Researchers from Madrid explain a phenomenon that allows the direction of light emission to be controlled at the atomic scale. The paper provides a detailed explanation of how the profile of the light collected in a scanning tunneling microscope (STM) experiments changes when the tip is placed on an atomic step.
The properties of light in the far field are determined by what happens in the near field. The manipulation of light at the nanometer scale, below its wavelength, can be carried out in STM microscopes because the electromagnetic field is extremely confined between two metal nanostructures, the tip of the microscope and the sample, both separated by a typical distance of 1 nanometer. This configuration is called a nanocavity.
If an element is introduced into this nanocavity, such as an atomic defect, the system becomes a picocavity and has unique properties. It has been observed that, by introducing atomic steps into the nanocavities, it is possible to modify the direction of light emission in the experiments. This phenomenon, which researchers had previously observed, lacked a scientific explanation until now.
Researchers at IMDEA Nanociencia (Spain), led by Alberto Martín Jiménez and Roberto Otero, have made measurements of the radiated light in an experiment with a picoantenna composed of a gold STM tip and a smooth surface of silver atoms with an atomic step. The findings are published in the journal Science Advances.
During a typical measurement with an STM microscope, the tip travels across the sample, sweeping the surface back and forth as it picks up the signal. The researchers observed that the light emitted by each electron tunneling with the right energy on a monatomic step can be greater or less than that collected when the electron is injected into the atomically flat part of the surface.

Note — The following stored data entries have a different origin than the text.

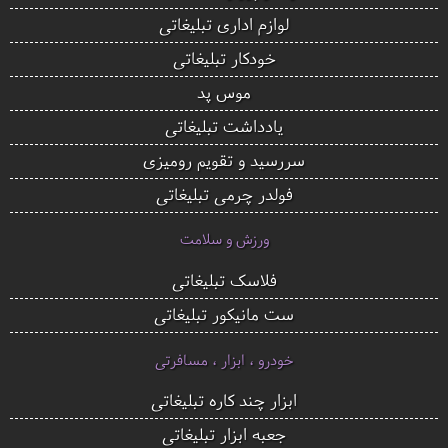
لوازم اداری تبلیغاتی
خودکار تبلیغاتی
موس پد
یادداشت تبلیغاتی
سررسید و تقویم رومیزی
فولدر چرمی تبلیغاتی
ورزش و سلامت
فلاسک تبلیغاتی
ست مانیکور تبلیغاتی
خودرو ، ابزار ، مسافرتی
ابزار چند کاره تبلیغاتی
جعبه ابزار تبلیغاتی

By a comprehensive characterization of the light emitted by many steps, the researchers realized that the parameter that governs the intensity of light per electron is the relative orientation between the directions of the step and the direction of light collection, thus demonstrating that the emission of light is not equally distributed in all directions of space, but some are preferred to others with a cardioid-type directional profile.

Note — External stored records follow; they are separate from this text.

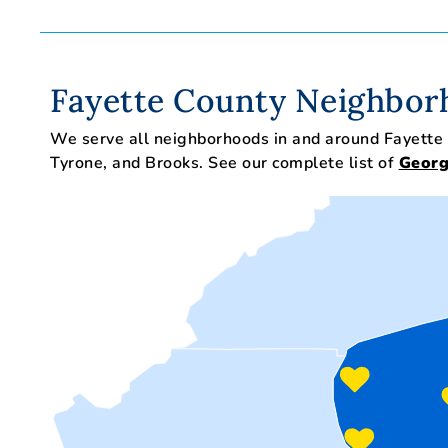
Fayette County Neighbor
We serve all neighborhoods in and around Fayette C
Tyrone, and Brooks. See our complete list of
Georg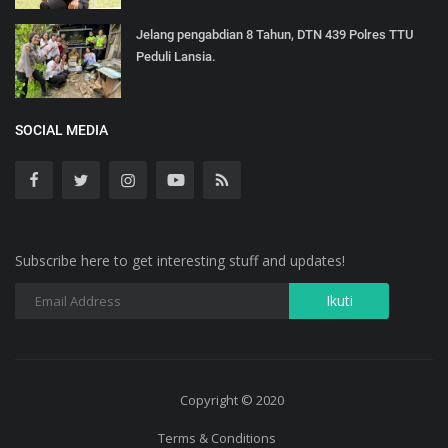
Jelang pengabdian 8 Tahun, DTN 439 Polres TTU
Peduli Lansia.
SOCIAL MEDIA
Subscribe here to get interesting stuff and updates!
Copyright © 2020
Terms & Conditions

In collaboration with researchers at IFIMAC-UAM, the authors elucidated the mechanism by which light emission is modified. In their work, they rationalize that in cavities as small as those between the tip and the STM sample an atomic size defect is enough to cause a significant redistribution of the electric field.
The effect is very different on both sides of the step, thus explaining why the angular profile of light emission depends on the orientation of the step. This phenomenon can be exploited to make a picoantenna, an element at the nanoscale with which to control the directionality of the emitted light.

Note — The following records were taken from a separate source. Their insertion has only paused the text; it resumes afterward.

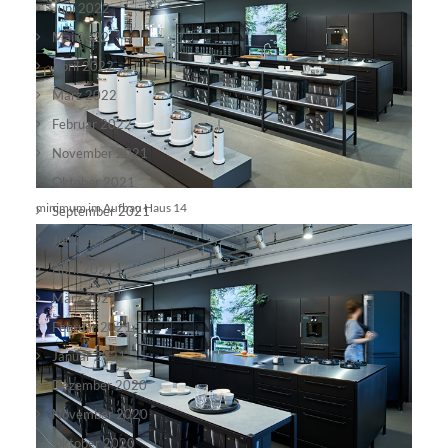
Juni 2022
Mai 2022
April 2022
März 2022
Februar 2022
November 2021
Oktober 2021
minimum im Aufbau Haus 14
September 2021
Juli 2021
April 2021
März 2021
Februar 2021
Januar 2021
Dezember 2020
November 2020
Oktober 2020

Thus, in order to determine the electromagnetic field (light) emitted in the near field, it is not only necessary to take into account the point-sample structure of the microscope, but also the configuration and defects of the sample being swept, at the atomic scale, since a single atomic defect can modify the direction in which this radiation is emitted.
The authors see potential in this method to eventually tune the direction of light emission from molecules, quantum dots, or other quantum emitters. Investigating the optical properties of atomic objects is crucial not only to advance our knowledge but also to be able to design systems that have applications, for example, in quantum computing.